Доктор Кук и я, мы оба знали из описаний арктических путешествий, что этой болезни можно избежать, употребляя в пищу свежее мясо. Поэтому после ежедневной работы мы провели немало трудных часов, охотясь за тюленями и пингвинами, исхаживая целые мили по льду, и с великими трудностями доставляли к кораблю большое число туш этих животных. Однако начальник экспедиции питал к этому мясу отвращение, доходившее до нелепости. Он не только отказывался есть его сам, но запретил и всей команде. В результате мы все заболели цингой. Начальник и капитан заболели так тяжко, что оба слегли и написали свои завещания.
Тогда руководство экспедиции перешло ко мне. Я тотчас же выбрал немногих еще трудоспособных людей и велел откопать тюленьи туши, зарытые в снег подле корабля. Филейные части были немедленно вырезаны, и повар получил приказание оттаять и приготовить их.

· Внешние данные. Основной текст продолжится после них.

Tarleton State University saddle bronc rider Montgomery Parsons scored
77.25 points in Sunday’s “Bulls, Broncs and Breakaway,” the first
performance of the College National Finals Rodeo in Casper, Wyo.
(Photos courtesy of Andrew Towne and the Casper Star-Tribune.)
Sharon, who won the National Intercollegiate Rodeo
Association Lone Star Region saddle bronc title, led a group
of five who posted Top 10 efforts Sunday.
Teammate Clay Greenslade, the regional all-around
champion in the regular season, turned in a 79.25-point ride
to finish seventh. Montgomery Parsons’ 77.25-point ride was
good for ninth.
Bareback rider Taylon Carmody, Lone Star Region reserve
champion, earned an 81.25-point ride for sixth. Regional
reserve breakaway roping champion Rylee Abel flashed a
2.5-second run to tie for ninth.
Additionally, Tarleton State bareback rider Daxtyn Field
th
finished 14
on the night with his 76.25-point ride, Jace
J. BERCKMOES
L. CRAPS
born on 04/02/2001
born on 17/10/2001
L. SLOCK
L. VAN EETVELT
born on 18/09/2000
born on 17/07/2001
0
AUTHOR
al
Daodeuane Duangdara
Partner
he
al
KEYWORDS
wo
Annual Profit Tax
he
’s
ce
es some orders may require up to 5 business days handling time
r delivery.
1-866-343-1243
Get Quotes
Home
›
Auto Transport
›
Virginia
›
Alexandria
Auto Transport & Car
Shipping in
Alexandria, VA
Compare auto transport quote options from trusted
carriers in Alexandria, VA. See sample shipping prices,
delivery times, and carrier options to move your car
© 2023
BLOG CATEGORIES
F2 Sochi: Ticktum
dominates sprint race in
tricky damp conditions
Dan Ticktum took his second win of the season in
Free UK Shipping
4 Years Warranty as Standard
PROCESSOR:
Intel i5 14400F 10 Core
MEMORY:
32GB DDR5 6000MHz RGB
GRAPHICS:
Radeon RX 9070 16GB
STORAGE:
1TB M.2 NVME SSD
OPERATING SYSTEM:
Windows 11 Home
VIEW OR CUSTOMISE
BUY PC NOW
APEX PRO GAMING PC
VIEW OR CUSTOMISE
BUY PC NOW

Все бывшие на борту с жадностью съели свою порцию, не исключая и начальника экспедиции.
Удивительно было наблюдать действие, вызванное такой простой переменой пищи. В течение первой же недели все начали заметно поправляться.
За эти долгие тринадцать месяцев столь ужасного положения, находясь беспрерывно лицом к лицу с верною смертью, я ближе познакомился с доктором Куком, и ничто в его позднейшей жизни не могло изменить моей любви и благодарности к этому человеку. Он был единственным из всех нас никогда не терявшим мужества, всегда бодрым, полным надежды и всегда имел доброе слово для каждого. Болел ли кто — он сидел у постели и утешал больного, падал ли кто духом — он подбодрял его и внушал уверенность в избавлении. Мало того, что никогда не угасала в нем вера, но изобретательность и предприимчивость его не имели границ. Когда после долгой антарктической ночи появилось солнце, доктор Кук руководил небольшими разведывательными отрядами, ходившими по всем направлениям посмотреть, не разломался ли где-нибудь лед и не образовалась ли полынья, по которой мы могли бы выйти обратно в открытое море.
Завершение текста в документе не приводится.